**PROBLEM STATEMENT**: Transcribe exactly, and only, the lines that run from the one containing "Hachoir, chopper decakila" through the end of the records.

**DATA FOR ANALYSIS**:
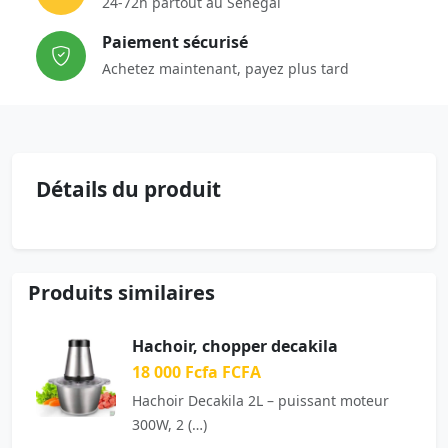
24-72h partout au Sénégal
Paiement sécurisé
Achetez maintenant, payez plus tard
Détails du produit
Produits similaires
Hachoir, chopper decakila
18 000 Fcfa FCFA
Hachoir Decakila 2L – puissant moteur
300W, 2 (…)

**RESULT OF THE TASK**:
Hachoir, chopper decakila
18 000 Fcfa FCFA
Hachoir Decakila 2L – puissant moteur
300W, 2 (…)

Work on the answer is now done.